Non-conformist chapels, particularly those of the Methodists, continued to be built at a faster rate than those of the Church of England. A group of laymen instigated a new Act of Parliament, similar to the Fifty Churches Act of a hundred years earlier, with a view to the Government paying for new Anglican churches to be built in London. It stipulated a particular budget – one million pounds – rather than a number of churches and led to the most dramatic period of church-building, counted in the number of new churches in a period of time, ever achieved in London. During the years 1822 to 1825 almost thirty were completed, most designed to hold a congregation of around two thousand.

The Prince Regent became King George IV when his father died in 1820. From 1825 he commissioned Nash to enlarge Buckingham House into a major six-hundred room palace but continually changed his mind about the design. The cost escalated and it remained unfinished when George died in 1830, at which time Nash was fired from the project. The new monarch, George’s younger brother William IV, lived instead at the newly-built Clarence House throughout his short reign.

At about the same time as Nash’s work was in progress at Buckingham House, the Office of Woods and Forests was working on a series of gates, railings and lodges around Hyde Park. The authorities commissioned their talented architect, Decimus Burton, to design a pair of grand gates facing each other across the Kensington to London road, one into Hyde Park and the other into Green Park, forming a processional route from Buckingham Palace to Kensington Palace. Although much altered since, it is what has become known as Hyde Park Corner.

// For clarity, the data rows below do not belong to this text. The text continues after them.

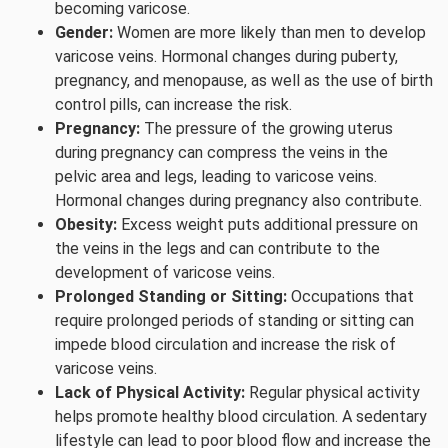
becoming varicose.
Gender:
Women are more likely than men to develop
varicose veins. Hormonal changes during puberty,
pregnancy, and menopause, as well as the use of birth
control pills, can increase the risk.
Pregnancy:
The pressure of the growing uterus
during pregnancy can compress the veins in the
pelvic area and legs, leading to varicose veins.
Hormonal changes during pregnancy also contribute.
Obesity:
Excess weight puts additional pressure on
the veins in the legs and can contribute to the
development of varicose veins.
Prolonged Standing or Sitting:
Occupations that
require prolonged periods of standing or sitting can
impede blood circulation and increase the risk of
varicose veins.
Lack of Physical Activity:
Regular physical activity
helps promote healthy blood circulation. A sedentary
lifestyle can lead to poor blood flow and increase the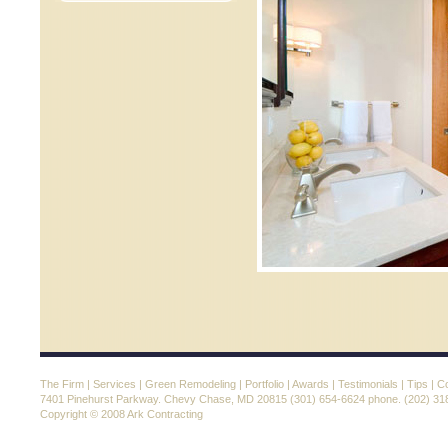
The Firm
|
Services
|
Green Remodeling
|
Portfolio
|
Awards
|
Testimonials
|
Tips
|
Co
7401 Pinehurst Parkway. Chevy Chase, MD 20815 (301) 654-6624 phone. (202) 31
Copyright © 2008 Ark Contracting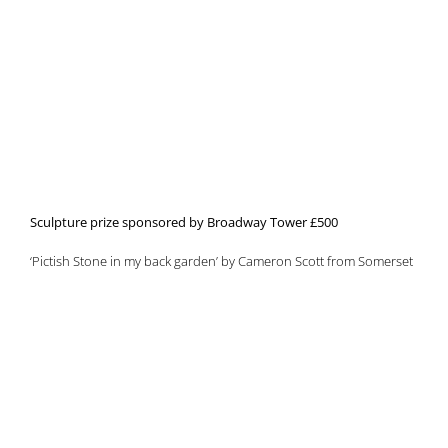
Sculpture prize sponsored by Broadway Tower £500
‘Pictish Stone in my back garden’ by Cameron Scott from Somerset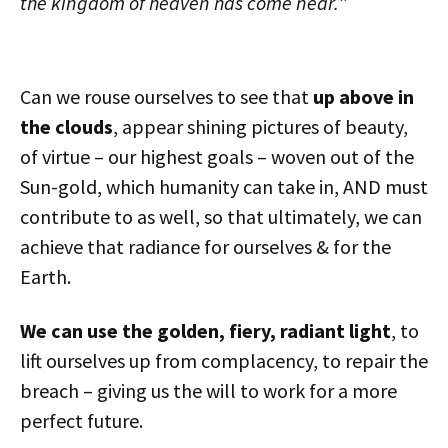
the kingdom of heaven has come near.
”
Can we rouse ourselves to see that
up above in
the clouds
, appear shining pictures of beauty,
of virtue – our highest goals – woven out of the
Sun-gold, which humanity can take in, AND must
contribute to as well, so that ultimately, we can
achieve that radiance for ourselves & for the
Earth.
We can use the golden, fiery, radiant light
, to
lift ourselves up from complacency, to repair the
breach – giving us the will to work for a more
perfect future.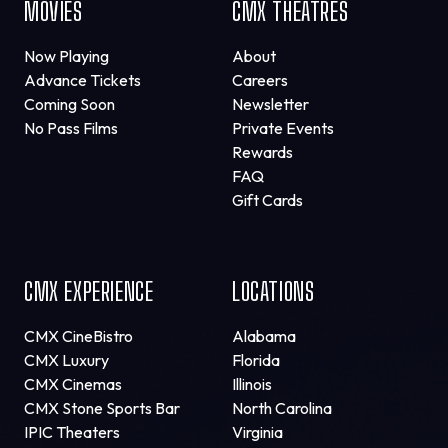
MOVIES
CMX THEATRES
Now Playing
About
Advance Tickets
Careers
Coming Soon
Newsletter
No Pass Films
Private Events
Rewards
FAQ
Gift Cards
CMX EXPERIENCE
LOCATIONS
CMX CineBistro
Alabama
CMX Luxury
Florida
CMX Cinemas
Illinois
CMX Stone Sports Bar
North Carolina
IPIC Theaters
Virginia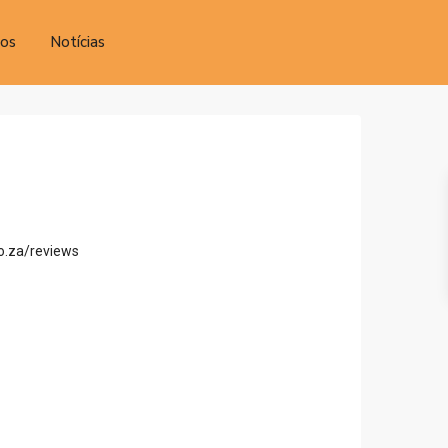
tos
Notícias
o.za/reviews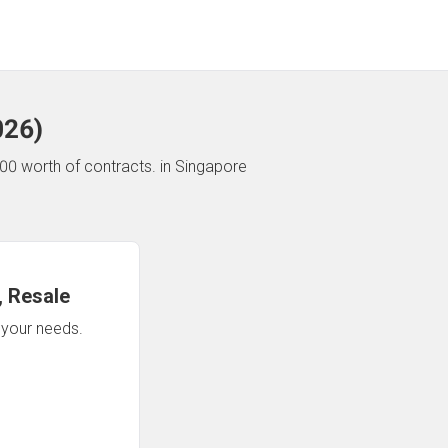
026
)
00 worth of contracts.
in Singapore
 Resale
n your needs.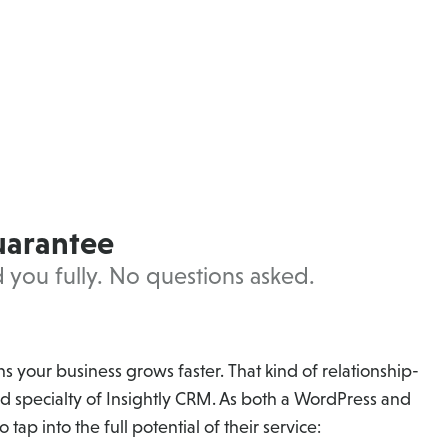
uarantee
nd you fully. No questions asked.
 your business grows faster. That kind of relationship-
d specialty of Insightly CRM. As both a WordPress and
 tap into the full potential of their service: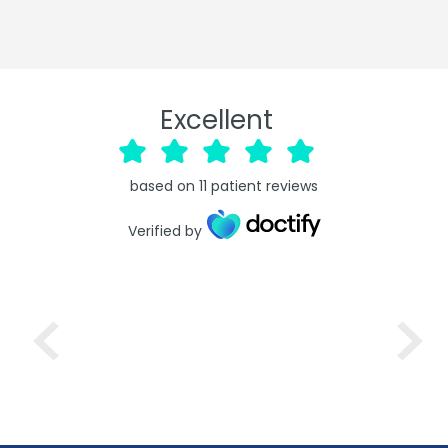
Excellent
based on
11
patient reviews
Verified by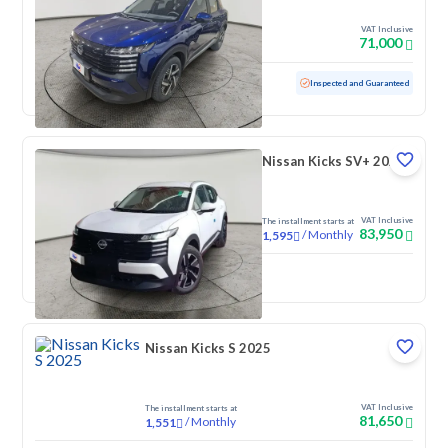
VAT Inclusive
71,000
Used
3,124 KM
Low mileage
Inspected and Guaranteed
Nissan Kicks SV+ 2025
VAT Inclusive
The installment starts at
83,950
/
Monthly
1,595
New
Nissan Kicks S 2025
VAT Inclusive
The installment starts at
81,650
/
Monthly
1,551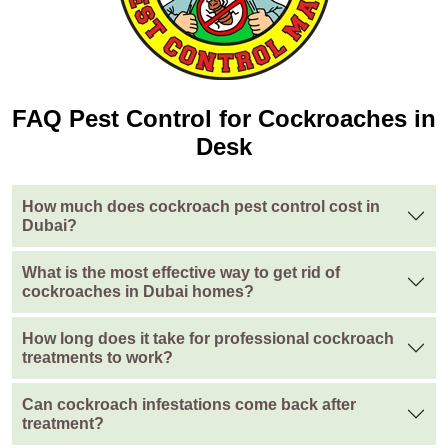
FAQ Pest Control for Cockroaches in
Desk
How much does cockroach pest control cost in
Dubai?
What is the most effective way to get rid of
cockroaches in Dubai homes?
How long does it take for professional cockroach
treatments to work?
Can cockroach infestations come back after
treatment?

The population size of London continued to grow rapidly throughout the century, made possible because of new forms of transport. The first horse-drawn omnibuses began operating in 1829, introduced to London by George Shillibeer who conceived the idea while in Paris. Initially the six pence fare was too expensive for the average working person but a price-war reduced the cost of a journey to one penny and they became an affordable form of transport for the masses. By the 1830s routes connected all London’s suburbs with the centre of the city. If people needed to travel for a brief distance in or out of London they could take a short-stage coach, for which there were regular services to many destinations. The coaches were pulled by four horses and carried between four and six people inside and twelve on the outside. The journeys were slow and expensive, often with many stops en-route. In 1825 there were over one thousand operating from the City and West End, making over 3,000 journeys per day.